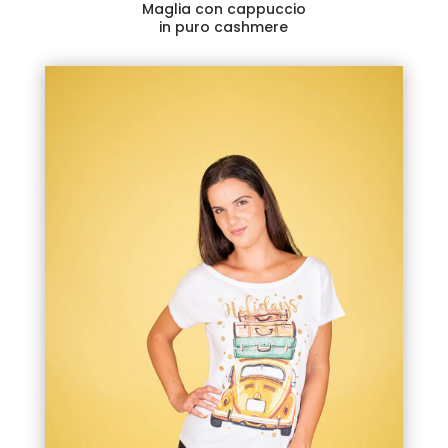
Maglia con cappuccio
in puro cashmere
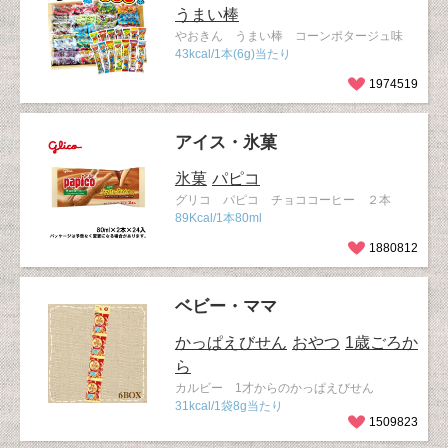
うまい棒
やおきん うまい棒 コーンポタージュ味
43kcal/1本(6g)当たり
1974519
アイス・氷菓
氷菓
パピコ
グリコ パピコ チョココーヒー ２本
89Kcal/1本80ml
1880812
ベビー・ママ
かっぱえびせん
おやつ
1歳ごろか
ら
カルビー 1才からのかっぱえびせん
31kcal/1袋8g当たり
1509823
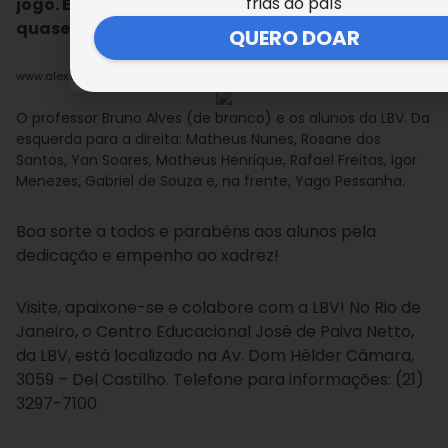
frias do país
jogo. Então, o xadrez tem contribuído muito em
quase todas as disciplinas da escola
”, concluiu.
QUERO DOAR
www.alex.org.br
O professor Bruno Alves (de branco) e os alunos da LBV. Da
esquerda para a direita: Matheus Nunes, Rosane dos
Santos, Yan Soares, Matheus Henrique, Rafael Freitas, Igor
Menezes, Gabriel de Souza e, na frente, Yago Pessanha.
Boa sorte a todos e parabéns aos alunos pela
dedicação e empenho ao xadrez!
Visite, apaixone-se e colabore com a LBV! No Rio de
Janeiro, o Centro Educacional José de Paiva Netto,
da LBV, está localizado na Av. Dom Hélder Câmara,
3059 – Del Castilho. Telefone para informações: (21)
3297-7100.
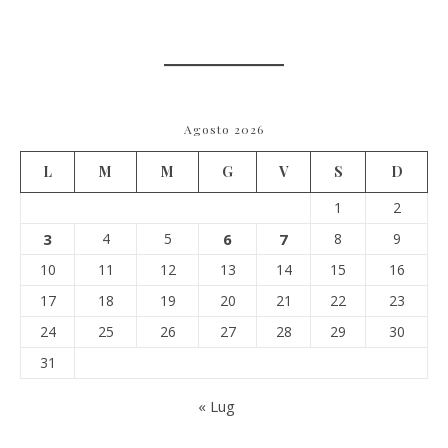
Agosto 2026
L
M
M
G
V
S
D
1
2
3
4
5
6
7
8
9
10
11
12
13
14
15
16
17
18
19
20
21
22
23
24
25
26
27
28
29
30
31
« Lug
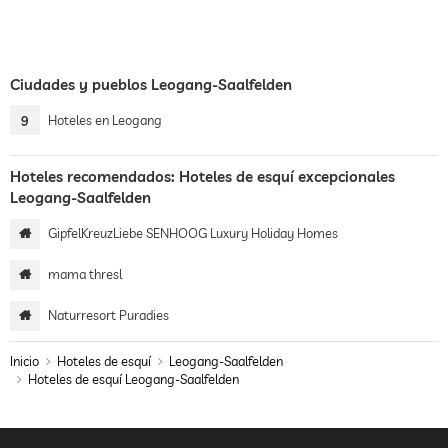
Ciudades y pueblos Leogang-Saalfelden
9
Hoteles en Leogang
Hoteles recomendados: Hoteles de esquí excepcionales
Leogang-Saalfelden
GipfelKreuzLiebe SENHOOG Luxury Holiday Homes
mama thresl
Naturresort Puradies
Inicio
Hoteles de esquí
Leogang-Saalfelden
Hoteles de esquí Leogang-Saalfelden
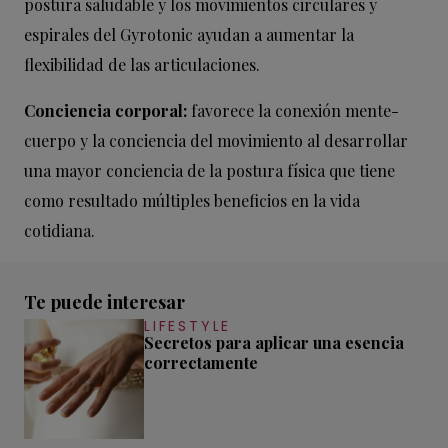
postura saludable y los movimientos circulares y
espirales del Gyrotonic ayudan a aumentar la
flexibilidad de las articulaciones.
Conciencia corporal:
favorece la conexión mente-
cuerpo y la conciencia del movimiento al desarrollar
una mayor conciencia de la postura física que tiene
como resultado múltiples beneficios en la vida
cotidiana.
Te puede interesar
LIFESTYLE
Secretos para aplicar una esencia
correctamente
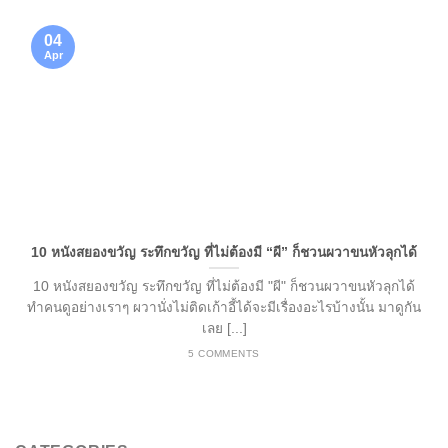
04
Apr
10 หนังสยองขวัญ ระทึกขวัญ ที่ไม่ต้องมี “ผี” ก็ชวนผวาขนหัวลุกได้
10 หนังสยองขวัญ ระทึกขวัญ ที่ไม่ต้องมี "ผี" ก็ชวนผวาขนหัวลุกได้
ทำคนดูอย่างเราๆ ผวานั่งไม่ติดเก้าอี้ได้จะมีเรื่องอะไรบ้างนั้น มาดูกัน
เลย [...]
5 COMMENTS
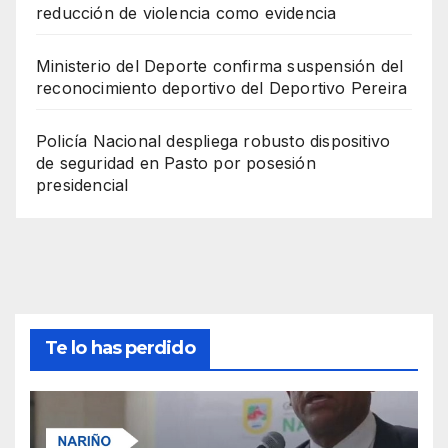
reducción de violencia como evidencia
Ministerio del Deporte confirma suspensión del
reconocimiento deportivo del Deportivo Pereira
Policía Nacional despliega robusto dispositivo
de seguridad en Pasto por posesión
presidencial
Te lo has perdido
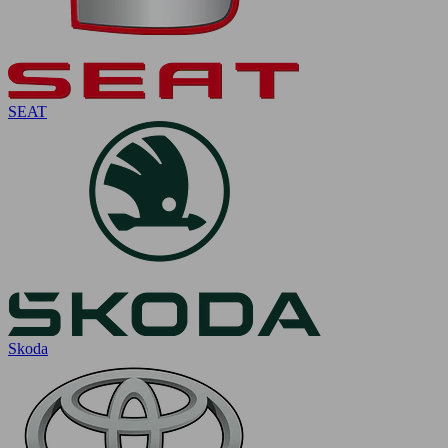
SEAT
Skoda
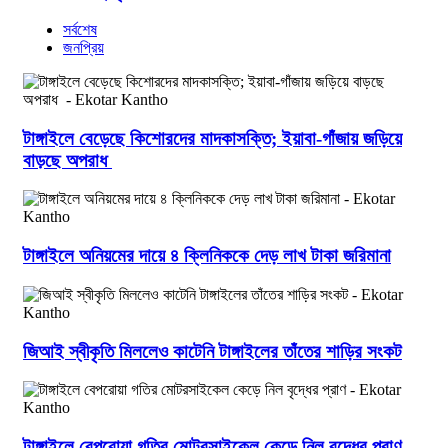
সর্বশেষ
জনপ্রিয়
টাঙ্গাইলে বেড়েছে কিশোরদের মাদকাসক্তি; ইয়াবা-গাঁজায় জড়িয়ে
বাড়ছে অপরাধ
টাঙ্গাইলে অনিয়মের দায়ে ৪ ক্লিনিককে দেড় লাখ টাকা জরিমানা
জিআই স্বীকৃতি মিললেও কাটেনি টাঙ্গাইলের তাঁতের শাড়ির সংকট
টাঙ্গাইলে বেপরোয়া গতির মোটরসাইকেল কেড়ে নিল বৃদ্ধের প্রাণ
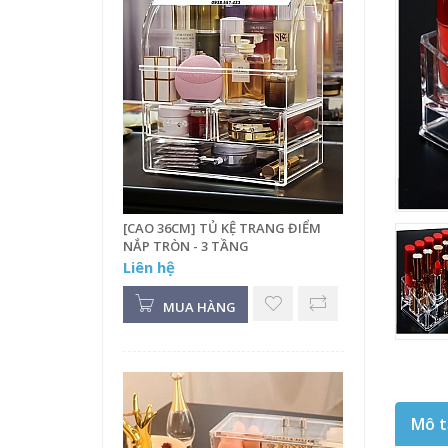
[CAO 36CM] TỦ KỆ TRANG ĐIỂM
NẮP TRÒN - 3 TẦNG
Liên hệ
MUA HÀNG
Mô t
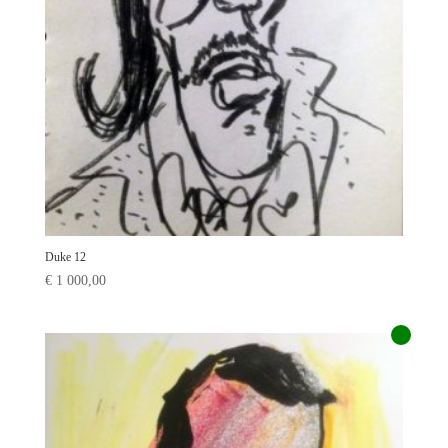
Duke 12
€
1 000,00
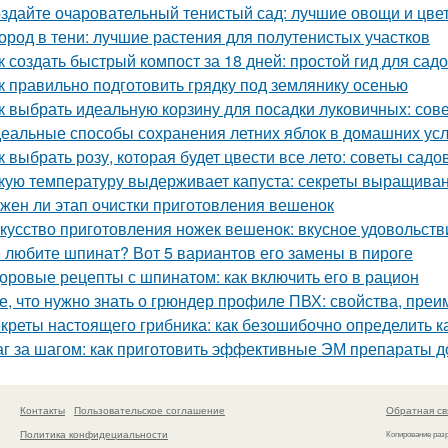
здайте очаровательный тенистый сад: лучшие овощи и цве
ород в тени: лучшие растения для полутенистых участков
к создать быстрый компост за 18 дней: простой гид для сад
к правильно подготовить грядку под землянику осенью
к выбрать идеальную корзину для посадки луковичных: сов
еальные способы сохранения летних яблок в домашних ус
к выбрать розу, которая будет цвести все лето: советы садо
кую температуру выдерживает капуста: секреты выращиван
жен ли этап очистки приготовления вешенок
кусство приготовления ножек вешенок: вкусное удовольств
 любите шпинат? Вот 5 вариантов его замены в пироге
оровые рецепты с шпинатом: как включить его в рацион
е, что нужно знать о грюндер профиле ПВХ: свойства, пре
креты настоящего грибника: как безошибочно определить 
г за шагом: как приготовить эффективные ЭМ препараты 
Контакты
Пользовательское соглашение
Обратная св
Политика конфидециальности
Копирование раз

Directions - Transcribe the listing exactly, skipping pictures.

Reply to the exercise -
Maglia con cappuccio
in puro cashmere
うまい棒
やおきん うまい棒 コーンポタージュ味
43kcal/1本(6g)当たり
1974519
アイス・氷菓
氷菓
パピコ
グリコ パピコ チョココーヒー ２本
89Kcal/1本80ml
1880812
ベビー・ママ
かっぱえびせん
おやつ
1歳ごろか
ら
カルビー 1才からのかっぱえびせん
31kcal/1袋8g当たり
1509823
frias do país
jogo. Então, o xadrez tem contribuído muito em
quase todas as disciplinas da escola
”, concluiu.
QUERO DOAR
www.alex.org.br
O professor Bruno Alves (de branco) e os alunos da LBV. Da
esquerda para a direita: Matheus Nunes, Rosane dos
Santos, Yan Soares, Matheus Henrique, Rafael Freitas, Igor
Menezes, Gabriel de Souza e, na frente, Yago Pessanha.
Boa sorte a todos e parabéns aos alunos pela
dedicação e empenho ao xadrez!
Visite, apaixone-se e colabore com a LBV! No Rio de
Janeiro, o Centro Educacional José de Paiva Netto,
da LBV, está localizado na Av. Dom Hélder Câmara,
3059 – Del Castilho. Telefone para informações: (21)
3297-7100.
Agosto 2026
L
M
M
G
V
S
D
1
2
3
4
5
6
7
8
9
10
11
12
13
14
15
16
17
18
19
20
21
22
23
24
25
26
27
28
29
30
31
« Lug
Ciudades y pueblos Leogang-Saalfelden
9
Hoteles en Leogang
Hoteles recomendados: Hoteles de esquí excepcionales
Leogang-Saalfelden
GipfelKreuzLiebe SENHOOG Luxury Holiday Homes
mama thresl
Naturresort Puradies
Inicio
Hoteles de esquí
Leogang-Saalfelden
Hoteles de esquí Leogang-Saalfelden
postura saludable y los movimientos circulares y
espirales del Gyrotonic ayudan a aumentar la
flexibilidad de las articulaciones.
Conciencia corporal:
favorece la conexión mente-
cuerpo y la conciencia del movimiento al desarrollar
una mayor conciencia de la postura física que tiene
como resultado múltiples beneficios en la vida
cotidiana.
Te puede interesar
LIFESTYLE
Secretos para aplicar una esencia
correctamente
04
Apr
10 หนังสยองขวัญ ระทึกขวัญ ที่ไม่ต้องมี “ผี” ก็ชวนผวาขนหัวลุกได้
10 หนังสยองขวัญ ระทึกขวัญ ที่ไม่ต้องมี "ผี" ก็ชวนผวาขนหัวลุกได้
ทำคนดูอย่างเราๆ ผวานั่งไม่ติดเก้าอี้ได้จะมีเรื่องอะไรบ้างนั้น มาดูกัน
เลย [...]
5 COMMENTS
reducción de violencia como evidencia
Ministerio del Deporte confirma suspensión del
reconocimiento deportivo del Deportivo Pereira
Policía Nacional despliega robusto dispositivo
de seguridad en Pasto por posesión
presidencial
Te lo has perdido
SEAT
Skoda
সর্বশেষ
জনপ্রিয়
টাঙ্গাইলে বেড়েছে কিশোরদের মাদকাসক্তি; ইয়াবা-গাঁজায় জড়িয়ে
বাড়ছে অপরাধ
টাঙ্গাইলে অনিয়মের দায়ে ৪ ক্লিনিককে দেড় লাখ টাকা জরিমানা
জিআই স্বীকৃতি মিললেও কাটেনি টাঙ্গাইলের তাঁতের শাড়ির সংকট
টাঙ্গাইলে বেপরোয়া গতির মোটরসাইকেল কেড়ে নিল বৃদ্ধের প্রাণ
[CAO 36CM] TỦ KỆ TRANG ĐIỂM
NẮP TRÒN - 3 TẦNG
Liên hệ
MUA HÀNG
Mô t
Duke 12
€
1 000,00
здайте очаровательный тенистый сад: лучшие овощи и цве
ород в тени: лучшие растения для полутенистых участков
к создать быстрый компост за 18 дней: простой гид для сад
к правильно подготовить грядку под землянику осенью
к выбрать идеальную корзину для посадки луковичных: сов
еальные способы сохранения летних яблок в домашних ус
к выбрать розу, которая будет цвести все лето: советы садо
кую температуру выдерживает капуста: секреты выращиван
жен ли этап очистки приготовления вешенок
кусство приготовления ножек вешенок: вкусное удовольств
 любите шпинат? Вот 5 вариантов его замены в пироге
оровые рецепты с шпинатом: как включить его в рацион
е, что нужно знать о грюндер профиле ПВХ: свойства, пре
креты настоящего грибника: как безошибочно определить 
г за шагом: как приготовить эффективные ЭМ препараты 
Контакты
Пользовательское соглашение
Обратная св
Политика конфидециальности
Копирование раз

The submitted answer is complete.